IS FREMANTLE up for the fight?
That's the question coach Justin Longmuir is asking after the club's 61-point loss to St Kilda on Friday night.
SAINTS v DOCKERS Full match coverage and stats
With midfield one-two punch Andy Brayshaw and Caleb Serong each held to fewer than 20 disposals, the Dockers recorded their equal 10th lowest score in history, kicking 5.3 (33), and had recorded just seven points to half-time.
It was a significant fall from grace after last week's stunning upset win over Adelaide.
"I think everyone at the football club at the moment should be questioning themselves," Longmuir said post-match.
"The first thing I look at after a performance like that, and any good leader should, is, 'What did I get wrong?' Like, I'm not sitting here blaming the players. I've got to look at my own performance this week, and am I contributing to us being an inconsistent team?
"So, of course I'm going to question myself. (I) can't just sit here and say it's all on the players."
A lack of consistency, and an apparent reliance on too few to start the charge has marred the club this year, and it has now lost its past five matches in Victoria.
"The main message after the game to the players is, 'Are we up for the challenge that an AFL season confronts us with?'" Longmuir said.
"Because we can't be that team that has the high highs and the low lows. We want to be a really consistent team that goes back to zero each week, understands what each team's strengths are, and be willing to prepare week in, week out to be that consistent team we need to be.
"And the results show we're not at the moment."
St Kilda got the jump on the Dockers, and the margin snowballed from there. As they were being beaten at the contest, the visitors were forced to attempt attacking movement from the back half, which was slow and stagnant.
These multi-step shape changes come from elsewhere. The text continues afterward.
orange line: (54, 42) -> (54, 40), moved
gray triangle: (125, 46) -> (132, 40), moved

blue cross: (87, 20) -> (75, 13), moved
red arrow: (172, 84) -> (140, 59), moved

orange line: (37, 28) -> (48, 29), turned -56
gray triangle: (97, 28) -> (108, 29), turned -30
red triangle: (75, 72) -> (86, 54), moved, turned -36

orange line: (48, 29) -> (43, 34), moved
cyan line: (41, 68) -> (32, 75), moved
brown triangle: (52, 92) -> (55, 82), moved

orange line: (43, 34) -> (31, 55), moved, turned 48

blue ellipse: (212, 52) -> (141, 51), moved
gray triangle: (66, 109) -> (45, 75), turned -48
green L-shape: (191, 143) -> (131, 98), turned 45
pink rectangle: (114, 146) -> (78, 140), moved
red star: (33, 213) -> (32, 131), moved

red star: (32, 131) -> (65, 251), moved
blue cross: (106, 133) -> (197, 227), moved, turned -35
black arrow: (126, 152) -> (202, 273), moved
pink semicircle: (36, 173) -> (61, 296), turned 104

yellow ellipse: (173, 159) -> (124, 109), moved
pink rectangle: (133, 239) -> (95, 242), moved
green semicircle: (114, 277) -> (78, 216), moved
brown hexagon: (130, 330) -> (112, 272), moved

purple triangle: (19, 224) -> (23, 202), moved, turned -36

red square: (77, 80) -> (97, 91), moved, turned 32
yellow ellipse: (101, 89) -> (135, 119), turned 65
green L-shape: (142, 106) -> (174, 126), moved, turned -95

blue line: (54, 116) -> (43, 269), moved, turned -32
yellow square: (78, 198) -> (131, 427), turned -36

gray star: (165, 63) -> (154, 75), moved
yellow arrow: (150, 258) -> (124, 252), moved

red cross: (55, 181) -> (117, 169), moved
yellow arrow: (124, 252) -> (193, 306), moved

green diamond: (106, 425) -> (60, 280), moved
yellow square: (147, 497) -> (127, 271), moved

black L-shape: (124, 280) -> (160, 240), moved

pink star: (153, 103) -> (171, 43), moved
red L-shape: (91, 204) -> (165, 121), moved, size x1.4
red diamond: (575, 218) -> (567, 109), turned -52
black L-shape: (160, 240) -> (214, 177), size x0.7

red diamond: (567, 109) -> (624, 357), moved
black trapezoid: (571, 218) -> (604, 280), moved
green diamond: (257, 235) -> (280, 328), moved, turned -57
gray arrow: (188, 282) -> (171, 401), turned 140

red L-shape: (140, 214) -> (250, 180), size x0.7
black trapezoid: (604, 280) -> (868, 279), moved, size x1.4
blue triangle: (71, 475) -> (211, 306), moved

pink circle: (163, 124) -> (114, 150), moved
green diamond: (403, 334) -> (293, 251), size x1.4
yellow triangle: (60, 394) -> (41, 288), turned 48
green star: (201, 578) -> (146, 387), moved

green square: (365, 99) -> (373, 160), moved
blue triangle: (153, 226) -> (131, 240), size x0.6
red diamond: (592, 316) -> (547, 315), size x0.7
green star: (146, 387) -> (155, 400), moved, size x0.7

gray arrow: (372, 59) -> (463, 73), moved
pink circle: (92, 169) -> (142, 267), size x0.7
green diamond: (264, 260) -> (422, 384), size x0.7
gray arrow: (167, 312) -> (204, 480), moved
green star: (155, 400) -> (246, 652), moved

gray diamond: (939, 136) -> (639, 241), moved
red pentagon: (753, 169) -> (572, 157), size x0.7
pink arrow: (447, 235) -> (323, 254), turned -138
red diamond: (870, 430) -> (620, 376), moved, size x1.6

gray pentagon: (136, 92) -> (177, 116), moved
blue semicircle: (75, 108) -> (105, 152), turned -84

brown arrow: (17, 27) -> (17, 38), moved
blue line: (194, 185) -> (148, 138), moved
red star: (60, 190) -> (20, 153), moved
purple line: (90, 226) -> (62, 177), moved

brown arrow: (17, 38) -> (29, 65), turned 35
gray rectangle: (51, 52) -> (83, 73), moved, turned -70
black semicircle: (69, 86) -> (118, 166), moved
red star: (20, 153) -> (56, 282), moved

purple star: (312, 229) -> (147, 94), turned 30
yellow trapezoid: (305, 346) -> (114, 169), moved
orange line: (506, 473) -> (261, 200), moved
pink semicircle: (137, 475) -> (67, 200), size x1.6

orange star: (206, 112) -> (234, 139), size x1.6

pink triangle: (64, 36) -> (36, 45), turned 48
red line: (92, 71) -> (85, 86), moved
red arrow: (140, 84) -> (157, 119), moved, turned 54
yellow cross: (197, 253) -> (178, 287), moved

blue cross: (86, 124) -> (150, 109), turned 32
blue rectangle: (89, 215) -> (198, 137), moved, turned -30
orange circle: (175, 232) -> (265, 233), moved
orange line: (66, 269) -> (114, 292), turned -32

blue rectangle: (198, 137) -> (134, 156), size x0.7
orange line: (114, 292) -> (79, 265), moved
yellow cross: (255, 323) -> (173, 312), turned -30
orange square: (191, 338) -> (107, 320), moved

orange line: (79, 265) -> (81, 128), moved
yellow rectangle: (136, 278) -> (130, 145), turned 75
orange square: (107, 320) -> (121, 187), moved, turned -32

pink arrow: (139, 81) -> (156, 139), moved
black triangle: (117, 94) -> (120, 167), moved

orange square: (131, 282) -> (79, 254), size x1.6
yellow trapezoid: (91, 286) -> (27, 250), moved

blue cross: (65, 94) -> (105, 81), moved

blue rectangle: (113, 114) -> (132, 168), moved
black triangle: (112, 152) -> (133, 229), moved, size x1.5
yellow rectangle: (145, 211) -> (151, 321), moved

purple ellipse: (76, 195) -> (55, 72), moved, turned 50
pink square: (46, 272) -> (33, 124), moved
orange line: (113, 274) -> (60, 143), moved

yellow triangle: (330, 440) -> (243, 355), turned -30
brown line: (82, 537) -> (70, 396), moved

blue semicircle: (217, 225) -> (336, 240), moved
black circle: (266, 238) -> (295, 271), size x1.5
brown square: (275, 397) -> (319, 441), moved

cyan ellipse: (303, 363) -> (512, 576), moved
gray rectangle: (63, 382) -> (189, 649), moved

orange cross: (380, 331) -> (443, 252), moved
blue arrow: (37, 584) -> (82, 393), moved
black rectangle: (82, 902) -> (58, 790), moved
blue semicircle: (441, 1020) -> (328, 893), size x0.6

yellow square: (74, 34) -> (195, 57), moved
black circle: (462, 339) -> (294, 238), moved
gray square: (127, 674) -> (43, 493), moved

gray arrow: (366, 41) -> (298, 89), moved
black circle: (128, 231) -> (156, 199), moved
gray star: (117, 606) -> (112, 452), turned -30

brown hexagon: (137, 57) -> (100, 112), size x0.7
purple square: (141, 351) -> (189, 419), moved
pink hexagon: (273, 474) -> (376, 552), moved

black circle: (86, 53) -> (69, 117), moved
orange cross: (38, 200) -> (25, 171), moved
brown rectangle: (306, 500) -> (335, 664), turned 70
"When we're playing at our best, we're taking away time and space and we turn the ball over (in) areas that make it easier to attack," Longmuir said.
"So, I didn't see the start of the game as a ball movement thing… we were beaten in the contest post-clearance, pre-clearance to start with, then we couldn't defend our front half."
The problems in the midfield were compounded by a significant injury to dynamic ball user Hayden Young, who re-injured the same hamstring that kept him off the park early in the season. He shuffled from the ground during the second quarter and was subbed out shortly after.
"We'll get it scanned, but it doesn't look great … it looks serious," Longmuir confirmed.
St Kilda's ability to get back on top in the contest after last week's loss to Brisbane was a positive sign, as the midfield combination of Jack Macrae, Jack Steele, and Hugo Garcia worked a treat.
There were no specific tagging or run-with roles assigned to shut down the Brayshaw and Serong pairing, rather head-to-head battles with "some good opponent responsibility", according to coach Ross Lyon.
"We didn't have a tag, (Marcus) Windhager just rolled around on the wing," Lyon said.
"It was very effective, which was a big win, but we had him there if we wanted to… we focus 90 per cent on ourselves during the week, and then at the back end we got to Fremantle in line meetings."
There were concerns in the second quarter that key defender Dougal Howard might be done with an adductor injury, but after 25 minutes with the doctors on the bench, he was able to play out the game. St Kilda's substitute – Tobie Travaglia – went unused after the Saints' sub was a key talking point last week.
"I actually said, 'Who comes off with adductors?'" Lyon said.
"That wasn't an injury in 2000 but it is now. But to answer your question, without being cute, I said we really need him if he can come back on. So, I think he was just a bit tight, the physios get down there in the moment, they stretch it, maybe a couple of Panadols, and he came on and I thought he was really effective.
"But it was critical that, to your point, he came back on. I actually said we can't do an early sub."
Matteas Phillipou, who was named earlier in the week for his first game of the season after a stress reaction in his femur, was a late out due to a corked quad.
"He was picked, and he had a knee-on-knee clash around his quad early in training. He went off and he said, 'I'll get up'… but we picked the team without him in, (the) doctors were never confident," Lyon said.